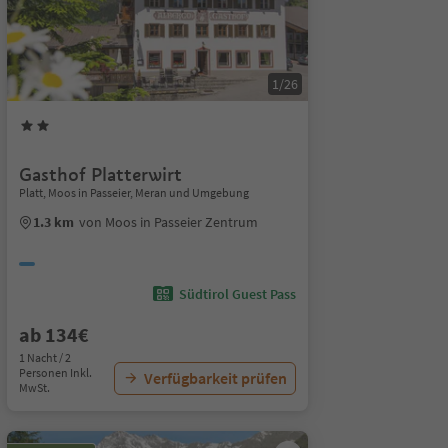
1/26
Gasthof Platterwirt
Platt, Moos in Passeier, Meran und Umgebung
1.3 km
von Moos in Passeier Zentrum
Südtirol Guest Pass
ab 134€
1 Nacht / 2
Personen Inkl.
Verfügbarkeit prüfen
MwSt.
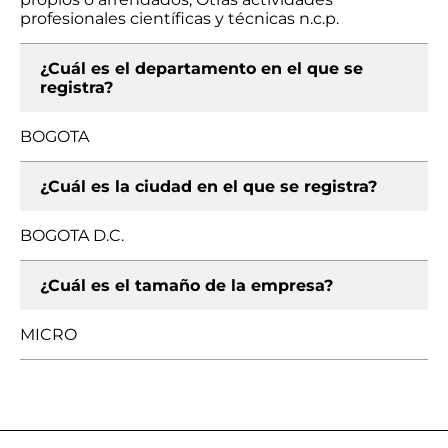
profesionales científicas y técnicas n.c.p.
¿Cuál es el departamento en el que se
registra?
BOGOTA
¿Cuál es la ciudad en el que se registra?
BOGOTA D.C.
¿Cuál es el tamaño de la empresa?
MICRO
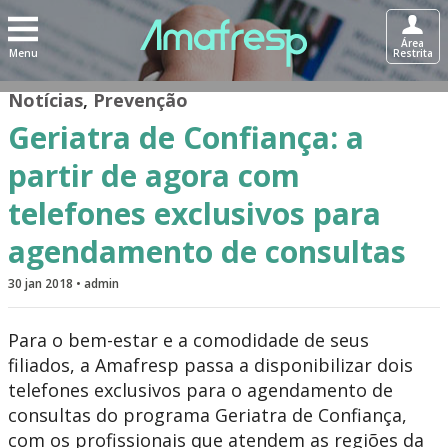
Área
Menu
Restrita
Notícias
,
Prevenção
Geriatra de Confiança: a
partir de agora com
telefones exclusivos para
agendamento de consultas
30 jan 2018 • admin
Para o bem-estar e a comodidade de seus
filiados, a Amafresp passa a disponibilizar dois
telefones exclusivos para o agendamento de
consultas do programa Geriatra de Confiança,
com os profissionais que atendem as regiões da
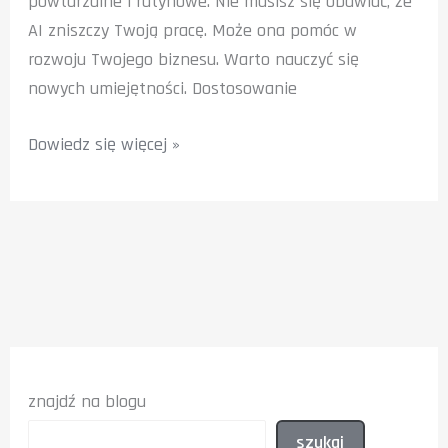
powtarzalne i rutynowe. Nie musisz się obawiać, że
AI zniszczy Twoją pracę. Może ona pomóc w
rozwoju Twojego biznesu. Warto nauczyć się
nowych umiejętności. Dostosowanie
Czy
Dowiedz się więcej »
AI
Zastąpi
Twoją
Pracę?
Jak
Wykorzystać
Technologię
na
znajdź na blogu
Swoją
Korzyść
szukaj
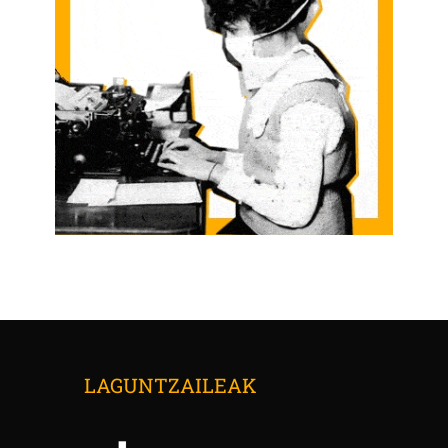
LAGUNTZAILEAK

■ WHAT YOU ARE ASKED TO DO ■
Return every entry above word for word, and include no images.

■ REPLY ■
1/26
Gasthof Platterwirt
Platt, Moos in Passeier, Meran und Umgebung
1.3 km
von Moos in Passeier Zentrum
Südtirol Guest Pass
ab 134€
1 Nacht / 2
Personen Inkl.
Verfügbarkeit prüfen
MwSt.
profesionales científicas y técnicas n.c.p.
¿Cuál es el departamento en el que se
registra?
BOGOTA
¿Cuál es la ciudad en el que se registra?
BOGOTA D.C.
¿Cuál es el tamaño de la empresa?
MICRO
Área
Menu
Restrita
Notícias
,
Prevenção
Geriatra de Confiança: a
partir de agora com
telefones exclusivos para
agendamento de consultas
30 jan 2018 • admin
Para o bem-estar e a comodidade de seus
filiados, a Amafresp passa a disponibilizar dois
telefones exclusivos para o agendamento de
consultas do programa Geriatra de Confiança,
com os profissionais que atendem as regiões da
powtarzalne i rutynowe. Nie musisz się obawiać, że
AI zniszczy Twoją pracę. Może ona pomóc w
rozwoju Twojego biznesu. Warto nauczyć się
nowych umiejętności. Dostosowanie
Czy
Dowiedz się więcej »
AI
Zastąpi
Twoją
Pracę?
Jak
Wykorzystać
Technologię
na
znajdź na blogu
Swoją
Korzyść
szukaj
LAGUNTZAILEAK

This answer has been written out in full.